(Collected data)
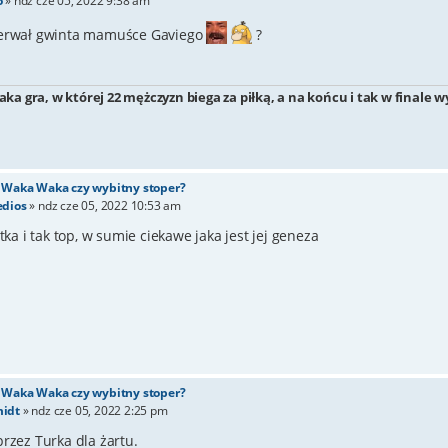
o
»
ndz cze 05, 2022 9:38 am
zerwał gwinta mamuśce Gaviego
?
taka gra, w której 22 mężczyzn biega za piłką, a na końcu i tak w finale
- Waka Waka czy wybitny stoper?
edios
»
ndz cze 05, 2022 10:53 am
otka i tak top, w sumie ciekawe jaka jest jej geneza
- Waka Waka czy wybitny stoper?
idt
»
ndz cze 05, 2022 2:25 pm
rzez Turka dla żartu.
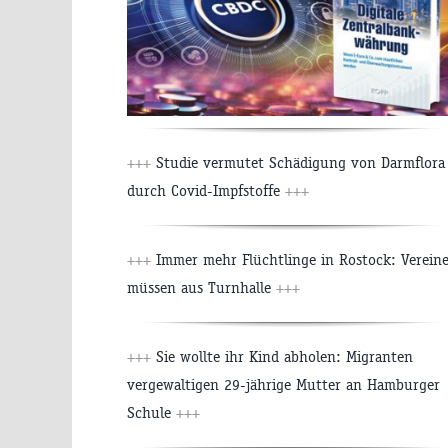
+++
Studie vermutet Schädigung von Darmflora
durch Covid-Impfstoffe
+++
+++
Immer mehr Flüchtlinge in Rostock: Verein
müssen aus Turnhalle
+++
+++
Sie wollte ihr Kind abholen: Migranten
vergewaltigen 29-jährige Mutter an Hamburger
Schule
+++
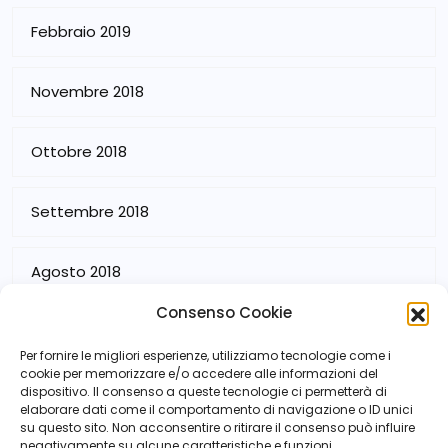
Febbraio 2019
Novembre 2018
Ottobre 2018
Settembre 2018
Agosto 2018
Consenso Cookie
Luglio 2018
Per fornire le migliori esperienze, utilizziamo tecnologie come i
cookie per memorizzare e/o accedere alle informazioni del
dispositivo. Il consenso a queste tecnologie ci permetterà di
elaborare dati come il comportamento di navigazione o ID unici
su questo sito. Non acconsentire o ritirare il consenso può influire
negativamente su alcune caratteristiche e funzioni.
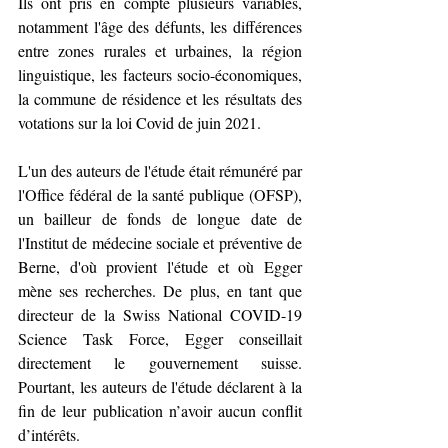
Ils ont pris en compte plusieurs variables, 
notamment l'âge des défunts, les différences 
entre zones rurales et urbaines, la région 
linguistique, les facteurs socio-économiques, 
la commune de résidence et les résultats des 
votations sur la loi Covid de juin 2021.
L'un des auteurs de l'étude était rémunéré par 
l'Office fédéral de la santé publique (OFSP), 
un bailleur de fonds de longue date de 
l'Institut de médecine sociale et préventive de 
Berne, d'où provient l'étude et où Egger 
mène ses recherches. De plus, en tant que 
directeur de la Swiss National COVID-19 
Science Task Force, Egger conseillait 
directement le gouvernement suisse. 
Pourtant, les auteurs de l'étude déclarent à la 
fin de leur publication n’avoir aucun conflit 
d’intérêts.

**TO DO:**
Scan the entries above and return each line that holds "come".

**RESPONSE BELOW:**
Per fornire le migliori esperienze, utilizziamo tecnologie come i
elaborare dati come il comportamento di navigazione o ID unici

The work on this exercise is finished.